* _REQUIRED ACTION_
If a record contains a picture, leave the picture out and reproduce everything else exactly.

::::

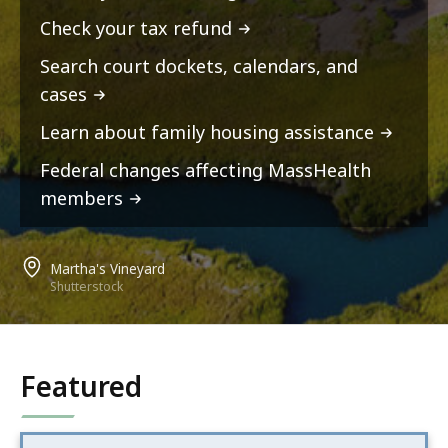
Check your tax refund
Search court dockets, calendars, and
cases
Learn about family housing assistance
Federal changes affecting MassHealth
members
Martha's Vineyard
Shutterstock
Featured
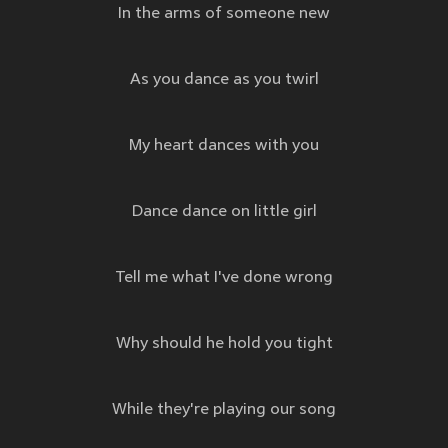
In the arms of someone new
As you dance as you twirl
My heart dances with you
Dance dance on little girl
Tell me what I've done wrong
Why should he hold you tight
While they're playing our song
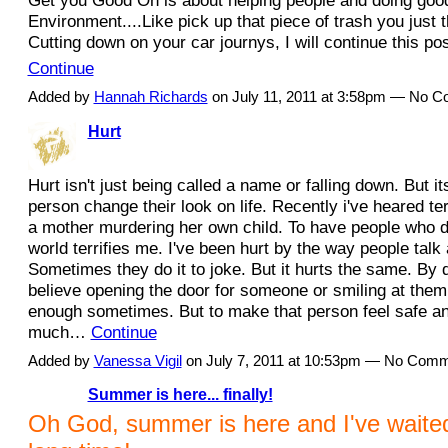
Get you Good On is about helping people and doing good
Environment....Like pick up that piece of trash you just t
Cutting down on your car journys, I will continue this po
Continue
Added by
Hannah Richards
on July 11, 2011 at 3:58pm — No 
Hurt
Hurt isn't just being called a name or falling down. But 
person change their look on life. Recently i've heared te
a mother murdering her own child. To have people who do
world terrifies me. I've been hurt by the way people talk
Sometimes they do it to joke. But it hurts the same. By 
believe opening the door for someone or smiling at them 
enough sometimes. But to make that person feel safe an
much…
Continue
Added by
Vanessa Vigil
on July 7, 2011 at 10:53pm — No Com
Summer is here... finally!
Oh God, summer is here and I've waited 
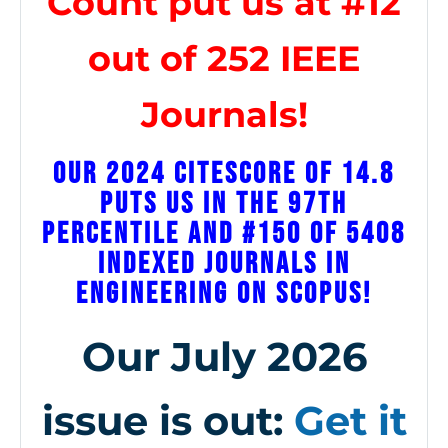
Count put us at #12
out of 252 IEEE
Journals!
Our 2024 CiteScore of 14.8
puts us in the 97th
percentile and #150 of 5408
indexed journals in
engineering on Scopus!
Our July 2026
issue is out:
Get it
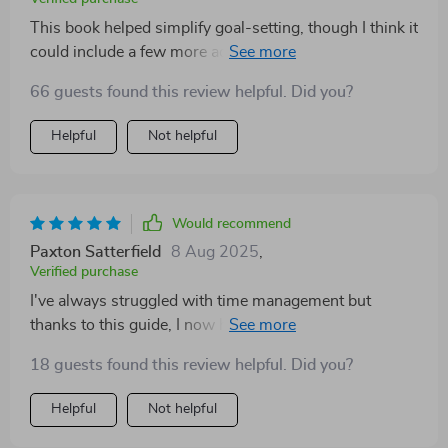
This book helped simplify goal-setting, though I think it
could include a few more advanced examples for older
or college-level students.
66 guests found this review helpful. Did you?
Helpful
Not helpful
Would recommend
Paxton Satterfield
8 Aug 2025
,
Verified purchase
I've always struggled with time management but
thanks to this guide, I now have effective strategies at
hand. What sets it apart from other resources is its
18 guests found this review helpful. Did you?
actionable advice that any student can adapt instantly.
Helpful
Not helpful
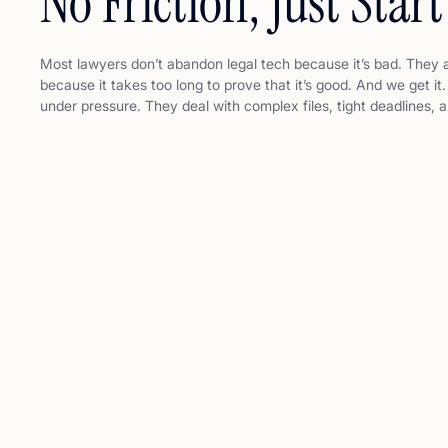
No Friction, Just Start
Most lawyers don’t abandon legal tech because it’s bad. They 
because it takes too long to prove that it’s good. And we get i
under pressure. They deal with complex files, tight deadlines,
clients. They don’t have time to become prompt engineers. Th
another tool to learn. They just want to do their job faster, bet
defensibly.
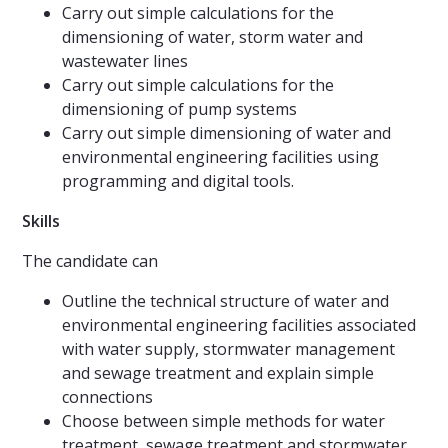
Carry out simple calculations for the
dimensioning of water, storm water and
wastewater lines
Carry out simple calculations for the
dimensioning of pump systems
Carry out simple dimensioning of water and
environmental engineering facilities using
programming and digital tools.
Skills
The candidate can
Outline the technical structure of water and
environmental engineering facilities associated
with water supply, stormwater management
and sewage treatment and explain simple
connections
Choose between simple methods for water
treatment, sewage treatment and stormwater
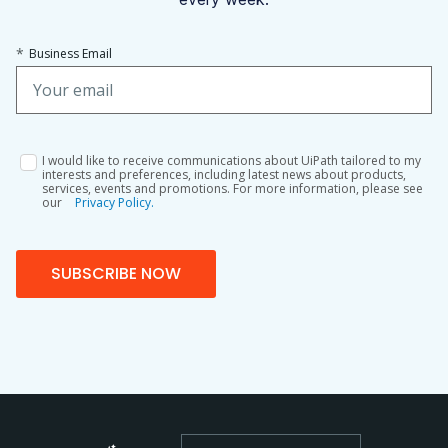
*
Business Email
I would like to receive communications about UiPath tailored to my
interests and preferences, including latest news about products,
services, events and promotions. For more information, please see
our
Privacy Policy.
SUBSCRIBE NOW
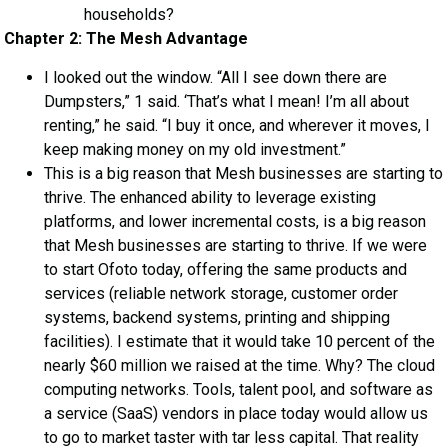
households?
Chapter 2: The Mesh Advantage
I looked out the window. “All I see down there are
Dumpsters,” 1 said. ‘That’s what I mean! I’m all about
renting,” he said. “I buy it once, and wherever it moves, I
keep making money on my old investment.”
This is a big reason that Mesh businesses are starting to
thrive. The enhanced ability to leverage existing
platforms, and lower incremental costs, is a big reason
that Mesh businesses are starting to thrive. If we were
to start Ofoto today, offering the same products and
services (reliable network storage, customer order
systems, backend systems, printing and shipping
facilities). I estimate that it would take 10 percent of the
nearly $60 million we raised at the time. Why? The cloud
computing networks. Tools, talent pool, and software as
a service (SaaS) vendors in place today would allow us
to go to market taster with tar less capital. That reality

::::

* _EXERCISE OUTPUT_
Check your tax refund
Search court dockets, calendars, and
cases
Learn about family housing assistance
Federal changes affecting MassHealth
members
Martha's Vineyard
Shutterstock
Featured
In the arms of someone new
As you dance as you twirl
My heart dances with you
Dance dance on little girl
Tell me what I've done wrong
Why should he hold you tight
While they're playing our song
Get you Good On is about helping people and doing good
Environment....Like pick up that piece of trash you just t
Cutting down on your car journys, I will continue this po
Continue
Added by
Hannah Richards
on July 11, 2011 at 3:58pm — No 
Hurt
Hurt isn't just being called a name or falling down. But 
person change their look on life. Recently i've heared te
a mother murdering her own child. To have people who do
world terrifies me. I've been hurt by the way people talk
Sometimes they do it to joke. But it hurts the same. By 
believe opening the door for someone or smiling at them 
enough sometimes. But to make that person feel safe an
much…
Continue
Added by
Vanessa Vigil
on July 7, 2011 at 10:53pm — No Com
Summer is here... finally!
Oh God, summer is here and I've waited 
Count put us at #12
out of 252 IEEE
Journals!
Our 2024 CiteScore of 14.8
puts us in the 97th
percentile and #150 of 5408
indexed journals in
engineering on Scopus!
Our July 2026
issue is out:
Get it
This book helped simplify goal-setting, though I think it
could include a few more advanced examples for older
or college-level students.
66 guests found this review helpful. Did you?
Helpful
Not helpful
Would recommend
Paxton Satterfield
8 Aug 2025
,
Verified purchase
I've always struggled with time management but
thanks to this guide, I now have effective strategies at
hand. What sets it apart from other resources is its
18 guests found this review helpful. Did you?
actionable advice that any student can adapt instantly.
Helpful
Not helpful
No Friction, Just Start
Most lawyers don’t abandon legal tech because it’s bad. They 
because it takes too long to prove that it’s good. And we get i
under pressure. They deal with complex files, tight deadlines,
clients. They don’t have time to become prompt engineers. Th
another tool to learn. They just want to do their job faster, bet
defensibly.
Carry out simple calculations for the
dimensioning of water, storm water and
wastewater lines
Carry out simple calculations for the
dimensioning of pump systems
Carry out simple dimensioning of water and
environmental engineering facilities using
programming and digital tools.
Skills
The candidate can
Outline the technical structure of water and
environmental engineering facilities associated
with water supply, stormwater management
and sewage treatment and explain simple
connections
Choose between simple methods for water
treatment, sewage treatment and stormwater
*
Business Email
I would like to receive communications about UiPath tailored to my
interests and preferences, including latest news about products,
services, events and promotions. For more information, please see
our
Privacy Policy.
SUBSCRIBE NOW
households?
Chapter 2: The Mesh Advantage
I looked out the window. “All I see down there are
Dumpsters,” 1 said. ‘That’s what I mean! I’m all about
renting,” he said. “I buy it once, and wherever it moves, I
keep making money on my old investment.”
This is a big reason that Mesh businesses are starting to
thrive. The enhanced ability to leverage existing
platforms, and lower incremental costs, is a big reason
that Mesh businesses are starting to thrive. If we were
to start Ofoto today, offering the same products and
services (reliable network storage, customer order
systems, backend systems, printing and shipping
facilities). I estimate that it would take 10 percent of the
nearly $60 million we raised at the time. Why? The cloud
computing networks. Tools, talent pool, and software as
a service (SaaS) vendors in place today would allow us
to go to market taster with tar less capital. That reality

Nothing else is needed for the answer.